Brackett v. Blake, 7 Metcalf, 335, is referred to, but in that case the question of public policy was not considered.

Macomber v. Doane, 2 Allen, 541, was a case in which an officer had assigned his salary, but the only question considered was as to whether or not it was assignable on account of its being a mere possibility. Public policy was not discussed nor mentioned in the case.

The case of Bank v. Hastings is the only case except The People v. Dayton that we find sustaining any such assignment when the case was placed before the court on the ground of violation of public policy. We have seen that the latter case was overruled, which leaves the former alone to support the assignment of such claims.

Flarity v. Odlum, supra, is the leading English case on this subject. The assignability of the half-pay of an officer was in question, and Lord Kenyon said: “Emoluments of this sort are granted for the dignity of the State and for the decent support of those persons who are engaged in the service of it. It would therefore be highly impolitic to permit them to be assigned; for persons who are liable to be called out in the service of their country ought not to be taken from a state of poverty.”

Bliss v. Lawrence, supra, is the leading American case on the subject. The court, discussing the question of public policy, gives this sound reason for its decision: “The public service is protected by protecting those engaged in performing public duties; and this not upon the ground of their private interests, but upon that of the necessity of securing the efficiency of the public service by seeing to it that the funds provided for its maintainance should be received by those who are to perform the work, at such periods as the law had appointed for their payment.”

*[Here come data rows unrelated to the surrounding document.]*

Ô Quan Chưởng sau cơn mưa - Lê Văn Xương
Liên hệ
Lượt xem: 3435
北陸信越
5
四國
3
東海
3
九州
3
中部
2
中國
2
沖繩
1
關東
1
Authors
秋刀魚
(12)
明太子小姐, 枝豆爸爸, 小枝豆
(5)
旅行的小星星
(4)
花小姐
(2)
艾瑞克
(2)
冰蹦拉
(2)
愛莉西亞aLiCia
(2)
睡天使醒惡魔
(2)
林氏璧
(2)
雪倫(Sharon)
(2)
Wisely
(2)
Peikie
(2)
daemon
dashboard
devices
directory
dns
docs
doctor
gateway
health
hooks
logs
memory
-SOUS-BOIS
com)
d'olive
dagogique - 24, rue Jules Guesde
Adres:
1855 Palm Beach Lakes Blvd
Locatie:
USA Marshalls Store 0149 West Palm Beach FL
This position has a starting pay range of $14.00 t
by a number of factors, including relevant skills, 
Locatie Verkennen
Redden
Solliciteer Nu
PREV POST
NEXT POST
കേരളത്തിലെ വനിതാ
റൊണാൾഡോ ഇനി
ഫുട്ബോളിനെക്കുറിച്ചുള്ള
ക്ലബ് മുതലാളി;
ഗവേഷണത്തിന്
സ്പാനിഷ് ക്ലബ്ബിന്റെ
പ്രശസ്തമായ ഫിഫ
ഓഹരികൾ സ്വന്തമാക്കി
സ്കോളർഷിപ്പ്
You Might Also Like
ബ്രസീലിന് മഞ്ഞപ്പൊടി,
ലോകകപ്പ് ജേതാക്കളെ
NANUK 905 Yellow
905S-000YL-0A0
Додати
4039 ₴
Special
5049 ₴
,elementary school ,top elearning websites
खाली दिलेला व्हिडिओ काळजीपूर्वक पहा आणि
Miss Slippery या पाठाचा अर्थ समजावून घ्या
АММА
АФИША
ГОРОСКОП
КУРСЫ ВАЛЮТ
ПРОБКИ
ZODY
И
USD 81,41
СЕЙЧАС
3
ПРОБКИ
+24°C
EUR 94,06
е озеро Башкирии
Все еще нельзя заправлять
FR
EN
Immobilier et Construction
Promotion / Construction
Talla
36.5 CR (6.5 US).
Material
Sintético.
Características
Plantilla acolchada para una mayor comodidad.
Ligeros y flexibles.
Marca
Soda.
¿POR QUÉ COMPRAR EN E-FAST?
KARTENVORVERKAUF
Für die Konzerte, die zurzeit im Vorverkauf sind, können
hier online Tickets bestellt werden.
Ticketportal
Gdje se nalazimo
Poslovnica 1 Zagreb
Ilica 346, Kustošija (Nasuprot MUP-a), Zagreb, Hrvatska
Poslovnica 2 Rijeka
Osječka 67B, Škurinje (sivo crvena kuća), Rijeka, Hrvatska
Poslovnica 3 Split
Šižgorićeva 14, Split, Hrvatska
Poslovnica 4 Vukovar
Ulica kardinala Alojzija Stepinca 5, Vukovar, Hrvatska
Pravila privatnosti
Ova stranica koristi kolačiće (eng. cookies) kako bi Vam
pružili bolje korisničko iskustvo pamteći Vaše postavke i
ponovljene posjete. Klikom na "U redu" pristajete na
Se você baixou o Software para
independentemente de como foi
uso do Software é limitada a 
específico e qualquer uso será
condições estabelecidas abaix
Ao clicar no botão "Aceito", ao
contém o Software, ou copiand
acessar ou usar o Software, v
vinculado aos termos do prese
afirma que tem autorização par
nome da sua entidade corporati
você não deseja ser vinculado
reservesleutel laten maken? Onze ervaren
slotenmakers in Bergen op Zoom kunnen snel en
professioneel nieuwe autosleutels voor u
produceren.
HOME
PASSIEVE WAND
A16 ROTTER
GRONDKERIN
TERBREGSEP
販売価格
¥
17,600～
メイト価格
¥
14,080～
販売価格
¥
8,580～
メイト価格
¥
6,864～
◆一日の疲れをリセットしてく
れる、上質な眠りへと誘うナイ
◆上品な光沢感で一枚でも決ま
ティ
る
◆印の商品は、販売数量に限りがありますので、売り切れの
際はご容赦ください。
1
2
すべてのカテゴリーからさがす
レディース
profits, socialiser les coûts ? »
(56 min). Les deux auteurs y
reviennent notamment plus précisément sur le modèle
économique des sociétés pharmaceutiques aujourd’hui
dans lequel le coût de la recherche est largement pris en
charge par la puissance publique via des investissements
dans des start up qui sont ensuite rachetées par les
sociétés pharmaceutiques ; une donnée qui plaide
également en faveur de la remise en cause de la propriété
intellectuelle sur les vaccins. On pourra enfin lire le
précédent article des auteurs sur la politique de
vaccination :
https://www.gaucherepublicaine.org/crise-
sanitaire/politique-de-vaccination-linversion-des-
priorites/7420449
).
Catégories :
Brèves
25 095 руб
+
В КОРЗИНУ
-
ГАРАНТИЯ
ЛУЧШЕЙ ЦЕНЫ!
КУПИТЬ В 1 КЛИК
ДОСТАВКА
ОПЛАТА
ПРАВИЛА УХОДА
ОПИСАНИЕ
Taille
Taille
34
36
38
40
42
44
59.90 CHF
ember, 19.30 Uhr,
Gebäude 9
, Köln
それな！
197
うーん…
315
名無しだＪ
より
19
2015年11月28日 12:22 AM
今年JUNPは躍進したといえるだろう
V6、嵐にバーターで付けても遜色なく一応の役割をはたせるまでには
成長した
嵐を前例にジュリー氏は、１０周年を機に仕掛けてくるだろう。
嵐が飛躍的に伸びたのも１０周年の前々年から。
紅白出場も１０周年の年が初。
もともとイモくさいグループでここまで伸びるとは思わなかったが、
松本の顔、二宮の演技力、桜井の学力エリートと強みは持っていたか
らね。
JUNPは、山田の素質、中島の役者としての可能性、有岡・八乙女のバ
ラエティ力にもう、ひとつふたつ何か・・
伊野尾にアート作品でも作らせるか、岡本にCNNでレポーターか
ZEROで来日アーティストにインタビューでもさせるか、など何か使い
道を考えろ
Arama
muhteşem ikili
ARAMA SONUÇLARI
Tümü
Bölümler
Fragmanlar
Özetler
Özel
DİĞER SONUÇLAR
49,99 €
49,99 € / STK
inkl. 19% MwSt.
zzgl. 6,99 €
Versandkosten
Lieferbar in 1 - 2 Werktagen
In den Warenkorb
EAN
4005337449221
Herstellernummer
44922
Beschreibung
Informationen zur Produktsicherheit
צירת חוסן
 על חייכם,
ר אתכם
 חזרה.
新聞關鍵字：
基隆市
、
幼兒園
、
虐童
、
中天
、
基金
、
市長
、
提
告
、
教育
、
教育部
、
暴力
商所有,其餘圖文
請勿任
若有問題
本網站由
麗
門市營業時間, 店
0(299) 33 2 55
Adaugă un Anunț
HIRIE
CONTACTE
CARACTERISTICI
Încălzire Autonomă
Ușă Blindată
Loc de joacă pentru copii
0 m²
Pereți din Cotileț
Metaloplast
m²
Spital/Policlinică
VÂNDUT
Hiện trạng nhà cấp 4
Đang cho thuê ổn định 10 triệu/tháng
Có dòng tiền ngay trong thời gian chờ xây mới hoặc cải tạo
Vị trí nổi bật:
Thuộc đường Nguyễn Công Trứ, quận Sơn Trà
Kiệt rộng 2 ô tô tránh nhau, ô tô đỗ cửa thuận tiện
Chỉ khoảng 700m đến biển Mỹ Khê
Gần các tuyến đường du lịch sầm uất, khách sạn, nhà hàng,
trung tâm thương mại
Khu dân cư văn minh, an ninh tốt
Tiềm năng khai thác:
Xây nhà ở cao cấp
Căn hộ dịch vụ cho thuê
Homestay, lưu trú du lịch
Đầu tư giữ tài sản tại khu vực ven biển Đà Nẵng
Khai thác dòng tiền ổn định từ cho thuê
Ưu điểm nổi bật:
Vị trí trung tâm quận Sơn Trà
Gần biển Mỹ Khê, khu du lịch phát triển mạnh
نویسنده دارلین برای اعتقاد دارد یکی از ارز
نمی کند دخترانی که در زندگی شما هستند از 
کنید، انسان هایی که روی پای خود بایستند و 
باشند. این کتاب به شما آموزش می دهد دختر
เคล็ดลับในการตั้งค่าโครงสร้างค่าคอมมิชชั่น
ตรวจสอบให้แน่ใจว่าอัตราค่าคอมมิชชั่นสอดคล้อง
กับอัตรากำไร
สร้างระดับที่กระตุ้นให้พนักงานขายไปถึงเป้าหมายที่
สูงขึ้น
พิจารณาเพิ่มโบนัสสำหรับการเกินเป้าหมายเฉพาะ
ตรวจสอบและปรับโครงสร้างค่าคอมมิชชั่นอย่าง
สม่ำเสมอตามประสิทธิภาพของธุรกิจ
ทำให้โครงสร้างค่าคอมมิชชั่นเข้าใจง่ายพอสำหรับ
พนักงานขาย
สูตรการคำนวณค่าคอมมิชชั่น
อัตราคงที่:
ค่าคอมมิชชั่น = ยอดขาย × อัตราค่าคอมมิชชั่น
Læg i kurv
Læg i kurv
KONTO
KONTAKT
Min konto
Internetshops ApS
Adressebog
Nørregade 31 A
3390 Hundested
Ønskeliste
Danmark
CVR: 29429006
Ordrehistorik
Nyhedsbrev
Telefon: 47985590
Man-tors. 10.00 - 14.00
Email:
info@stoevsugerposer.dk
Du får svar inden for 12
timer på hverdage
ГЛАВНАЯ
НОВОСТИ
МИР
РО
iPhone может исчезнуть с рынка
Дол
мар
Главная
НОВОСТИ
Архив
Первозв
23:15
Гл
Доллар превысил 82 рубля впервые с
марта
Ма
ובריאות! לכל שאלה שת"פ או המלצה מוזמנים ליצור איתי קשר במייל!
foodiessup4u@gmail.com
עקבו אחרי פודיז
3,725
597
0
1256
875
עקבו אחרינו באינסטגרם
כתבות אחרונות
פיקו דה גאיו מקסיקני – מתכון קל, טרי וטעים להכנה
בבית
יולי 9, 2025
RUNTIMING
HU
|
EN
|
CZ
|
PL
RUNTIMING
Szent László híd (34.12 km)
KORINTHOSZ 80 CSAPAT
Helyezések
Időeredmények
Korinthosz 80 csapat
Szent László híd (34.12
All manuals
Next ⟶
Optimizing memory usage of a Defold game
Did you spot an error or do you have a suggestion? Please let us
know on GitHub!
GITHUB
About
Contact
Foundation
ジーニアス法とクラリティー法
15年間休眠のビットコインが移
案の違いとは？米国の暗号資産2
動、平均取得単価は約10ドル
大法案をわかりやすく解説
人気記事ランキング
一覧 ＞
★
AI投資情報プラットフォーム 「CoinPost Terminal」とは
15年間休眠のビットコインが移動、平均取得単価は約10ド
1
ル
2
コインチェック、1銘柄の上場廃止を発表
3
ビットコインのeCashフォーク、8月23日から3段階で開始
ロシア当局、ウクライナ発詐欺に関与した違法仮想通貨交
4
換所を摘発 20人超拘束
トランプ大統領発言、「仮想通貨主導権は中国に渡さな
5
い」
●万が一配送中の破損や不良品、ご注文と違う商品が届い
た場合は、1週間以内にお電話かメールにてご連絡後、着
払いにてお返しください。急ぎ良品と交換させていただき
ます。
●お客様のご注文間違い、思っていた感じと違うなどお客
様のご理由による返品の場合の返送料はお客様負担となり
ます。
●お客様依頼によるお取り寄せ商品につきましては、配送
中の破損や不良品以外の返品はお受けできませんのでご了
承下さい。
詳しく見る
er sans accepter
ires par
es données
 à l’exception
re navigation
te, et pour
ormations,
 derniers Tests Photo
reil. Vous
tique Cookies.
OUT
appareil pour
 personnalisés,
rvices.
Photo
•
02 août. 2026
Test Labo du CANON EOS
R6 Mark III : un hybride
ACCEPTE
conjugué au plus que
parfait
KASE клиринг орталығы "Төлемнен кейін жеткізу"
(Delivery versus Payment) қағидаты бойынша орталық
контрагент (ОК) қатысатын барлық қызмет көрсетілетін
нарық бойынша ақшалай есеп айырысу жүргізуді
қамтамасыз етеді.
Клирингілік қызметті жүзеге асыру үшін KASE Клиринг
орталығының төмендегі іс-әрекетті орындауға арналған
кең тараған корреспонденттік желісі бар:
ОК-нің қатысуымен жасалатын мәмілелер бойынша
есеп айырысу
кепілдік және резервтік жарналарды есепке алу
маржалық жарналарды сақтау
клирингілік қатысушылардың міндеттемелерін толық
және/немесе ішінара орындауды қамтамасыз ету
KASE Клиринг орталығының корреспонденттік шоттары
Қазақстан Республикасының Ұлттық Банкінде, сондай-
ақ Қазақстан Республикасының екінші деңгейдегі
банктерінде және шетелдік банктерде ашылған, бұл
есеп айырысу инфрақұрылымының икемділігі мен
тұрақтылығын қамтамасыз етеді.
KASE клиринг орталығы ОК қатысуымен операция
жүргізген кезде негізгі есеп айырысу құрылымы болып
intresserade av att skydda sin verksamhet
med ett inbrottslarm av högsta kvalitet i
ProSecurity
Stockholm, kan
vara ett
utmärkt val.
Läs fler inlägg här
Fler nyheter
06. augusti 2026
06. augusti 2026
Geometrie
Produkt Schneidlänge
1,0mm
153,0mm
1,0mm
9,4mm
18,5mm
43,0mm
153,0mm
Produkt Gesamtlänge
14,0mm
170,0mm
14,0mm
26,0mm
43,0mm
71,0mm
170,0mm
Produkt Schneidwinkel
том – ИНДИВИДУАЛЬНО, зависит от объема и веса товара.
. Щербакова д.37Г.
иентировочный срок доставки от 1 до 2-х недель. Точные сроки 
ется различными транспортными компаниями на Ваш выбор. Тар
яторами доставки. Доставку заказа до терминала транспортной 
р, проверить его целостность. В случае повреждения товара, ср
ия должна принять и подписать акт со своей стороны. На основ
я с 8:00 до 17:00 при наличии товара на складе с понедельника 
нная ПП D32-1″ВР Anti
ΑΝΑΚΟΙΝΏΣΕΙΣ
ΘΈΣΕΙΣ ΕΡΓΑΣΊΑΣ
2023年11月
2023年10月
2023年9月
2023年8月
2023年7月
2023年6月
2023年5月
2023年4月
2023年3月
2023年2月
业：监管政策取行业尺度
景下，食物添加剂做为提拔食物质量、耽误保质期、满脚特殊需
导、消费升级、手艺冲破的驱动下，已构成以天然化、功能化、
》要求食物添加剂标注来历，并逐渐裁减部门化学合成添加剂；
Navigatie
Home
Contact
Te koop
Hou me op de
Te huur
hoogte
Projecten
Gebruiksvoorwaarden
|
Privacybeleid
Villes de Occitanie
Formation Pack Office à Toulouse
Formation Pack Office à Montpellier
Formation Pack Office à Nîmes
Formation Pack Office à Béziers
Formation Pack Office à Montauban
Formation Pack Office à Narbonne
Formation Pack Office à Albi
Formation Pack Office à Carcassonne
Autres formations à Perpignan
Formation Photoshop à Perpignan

The court in Schloss v. Hewlett, 81 Alabama, 270, holding that the assignment by a public officer of unearned fees was contrary to public *306 policy and void, said: “ It is easy to see how great abuses would follow if such transfers were permitted. Not only would there exist a constant temptation to anticipate future earnings under the stress of present financial pressure, at usurious rates of discount, but when completed, one of the strongest incentives to industrious exertion—the expectation of pecuniary reward in the near future—would be gone.”

Delivered December 21, 1893.

Dignity of office, in the sense that the term is used in the English cases, does not exist in this country; and yet there is a dignity, or at least should be, attending every office, in that sense that a proper and independent discharge of its duties inspires respect for the officer and for the office. In this more important sense of dignity, the same reason can be well applied in tliis country.